As I was cleaning up my office a few weeks ago, I came across a December 2009 article I wrote with my colleague Steve Reid for BNA’s Patent, Trademark & Copyright Journal, entitled “New Patent Office Examination Procedures: Bane or Boon?” The article discusses the then-new changes to the USPTO’s internal procedures for examining applications after a Request for Continued Examination (RCE) has been filed. We predicted that the changes “could introduce significant delays in prosecution,” and the statistics recently reported on Patently-O confirm that we were right. The problem is growing and reaching a crisis—I have RCE applications that have been waiting over a year for examination. How do we hold the USPTO accountable for the growing RCE backlog?
The Application Shell Game
While the USPTO has been focusing its efforts—and touting its successes— on reducing the backlog of new patent applications awaiting examination, the number of RCE applications awaiting continued examination has ballooned. Indeed, the data reported on Patently-O show that while the new application backlog decreased by 64,000 from March 2011 to March 2012, the RCE backlog increased by 22,144 and the appeal backlog increased by 5,280. Issuing more first Office Actions without completing examination of pending applications is nothing but a shell game—shifting the stack of in-process applications from one category to another.
USPTO Policies Discourage Examination Of RCEs
The rise in the RCE backlog is not just the result of the increased attention given to new applications. USPTO policies actually discourage examiners from working on RCEs. Specifically, the USPTO’s current docketing procedures and count system treat RCEs worse than both brand new applications and new continuation and divisional applications.
As explained in our Patent, Trademark & Copyright Journal article, RCEs, continuation applications and divisional applications are placed on an examiner’s “special new” docket. An examiner must examine just one application from this docket—usually the one with the oldest priority date—every other biweek, i.e., about one per month. Moreover, an examiner gets less credit towards his or her production goals for issuing an Office Action in an RCE than for issuing an Office Action in a continuation or divisional application. This system gives examiners no incentive to work on an RCE. Indeed, one examiner suggested that we file a continuation application instead of an RCE, to make it more likely that examination would proceed in a more timely manner.
Shirking Its Statutory Obligation
The USPTO’s current policies and procedures shirk its statutory obligation “to provide for the continued examination of applications . . . at the request of the applicant,” as 35 USC § 132(b) requires. Making an RCE wait longer for an Office Action than a new continuation application is not “continuing” examination. Putting an application on hold for months or years is not “continuing” examination. Permitting an examiner to delay examination of an RCE application until he or she has forgotten the invention, the prior art, the rejections and the applicants’ explanations is not “continuing” examination.

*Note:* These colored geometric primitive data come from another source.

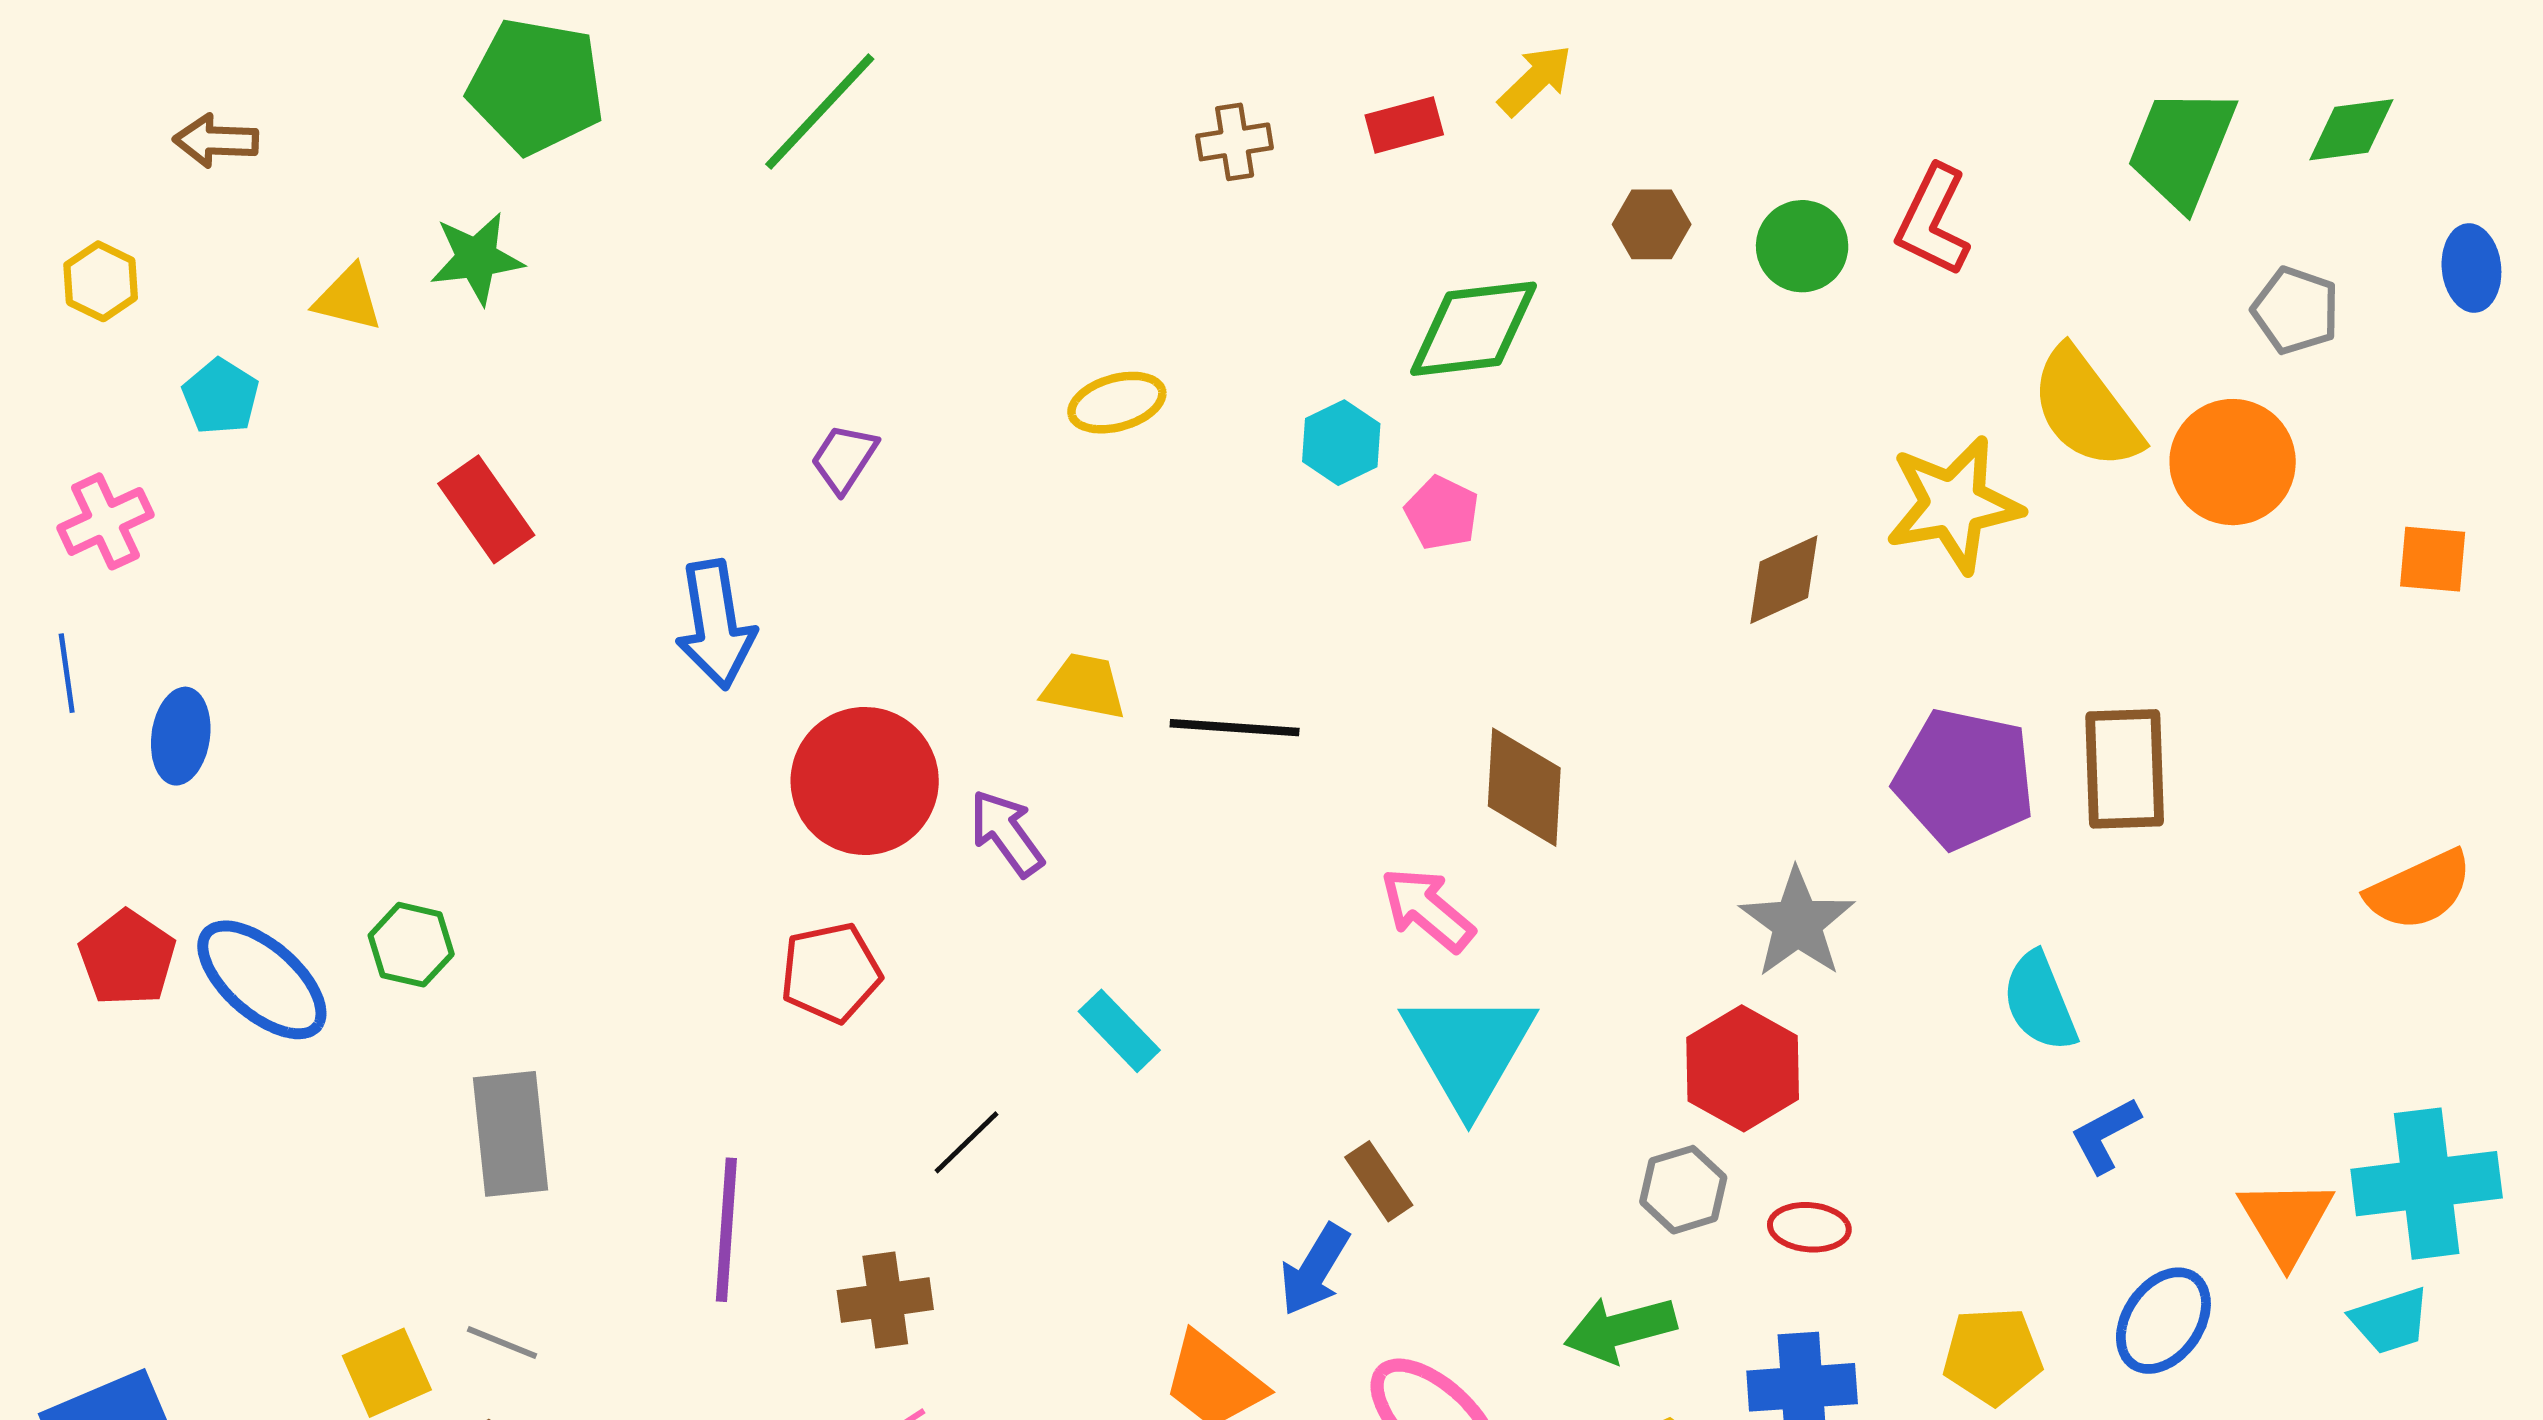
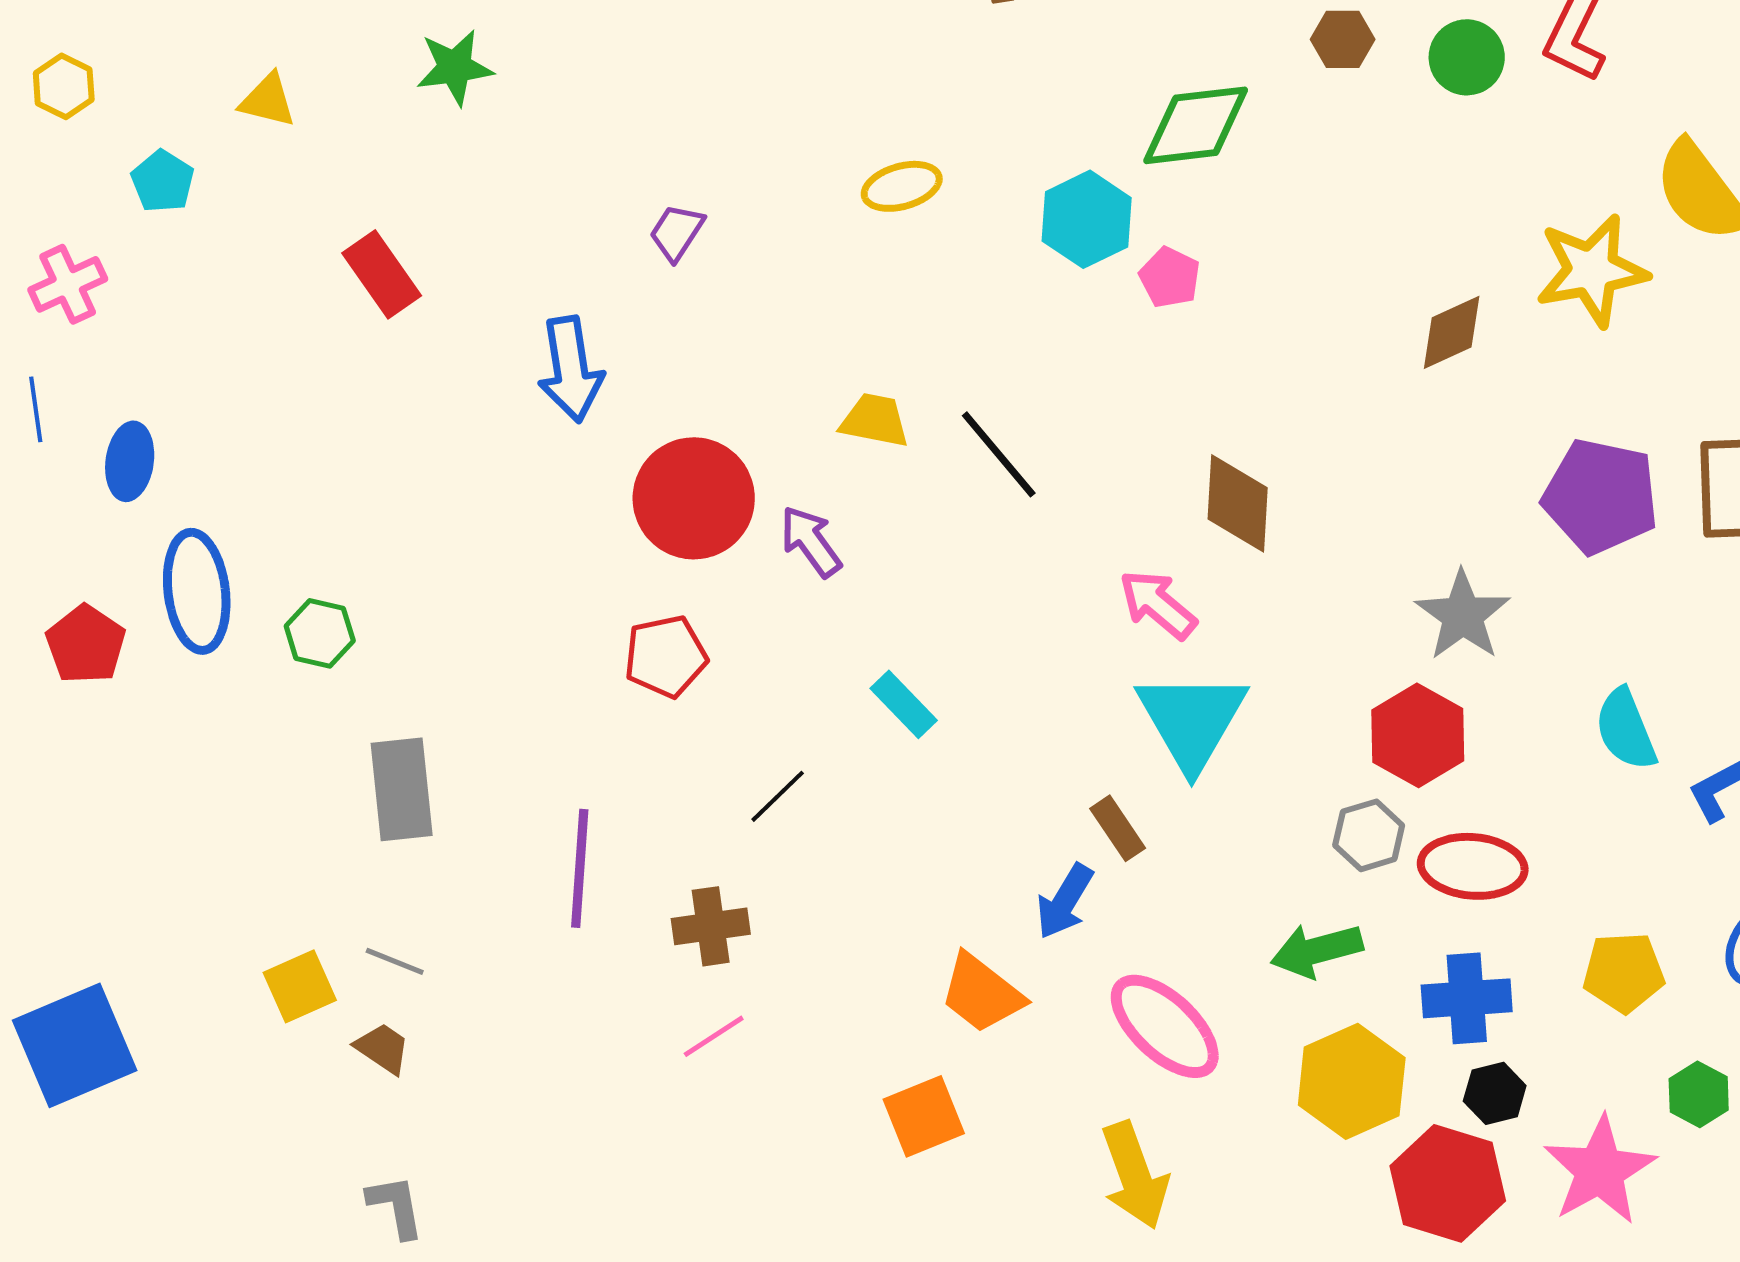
green star: (477, 258) -> (455, 67), moved
cyan hexagon: (1341, 443) -> (1087, 219), size x1.4
black line: (1235, 728) -> (999, 454), turned 46
blue ellipse: (262, 980) -> (197, 591), moved, turned 42
cyan semicircle: (2040, 1002) -> (1626, 729), moved
red ellipse: (1809, 1227) -> (1473, 866), size x1.6

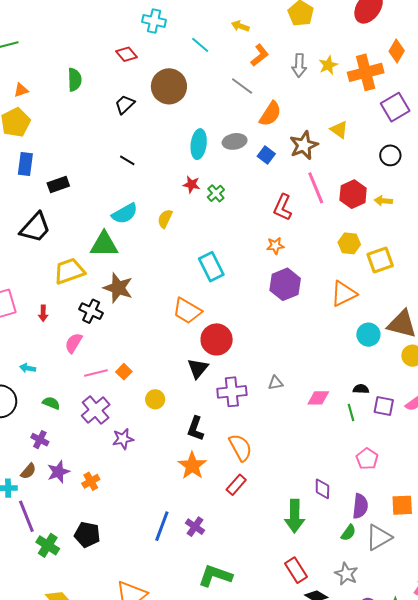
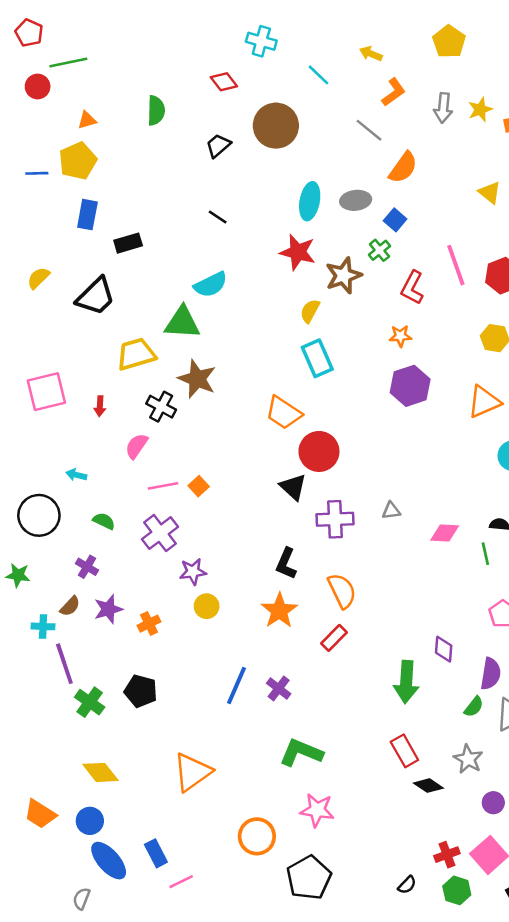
brown star: (304, 145) -> (343, 276), moved
red star: (191, 184) -> (298, 252), size x1.6
green cross: (216, 193) -> (379, 250), moved
yellow semicircle: (165, 219) -> (310, 311), moved
black triangle: (198, 368) -> (293, 487), turned -30
yellow circle: (155, 399) -> (207, 606), moved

By focusing on the front-end of the examination process without considering the process as a whole, the USPTO may have lost sight of the fact that applicants do not want an Office Action, they want a patent. Indeed, applicants need granted patents in order to enforce their rights, secure investments, and improve their value. As I wrote previously, permitting applications to languish midstream in prosecution is inefficient, and drags down innovation, investment and commercialization just as much as delaying examination of new applications. It is time for stakeholders to hold the USPTO accountable for the RCE backlog and demand that RCEs be examined in a timely manner.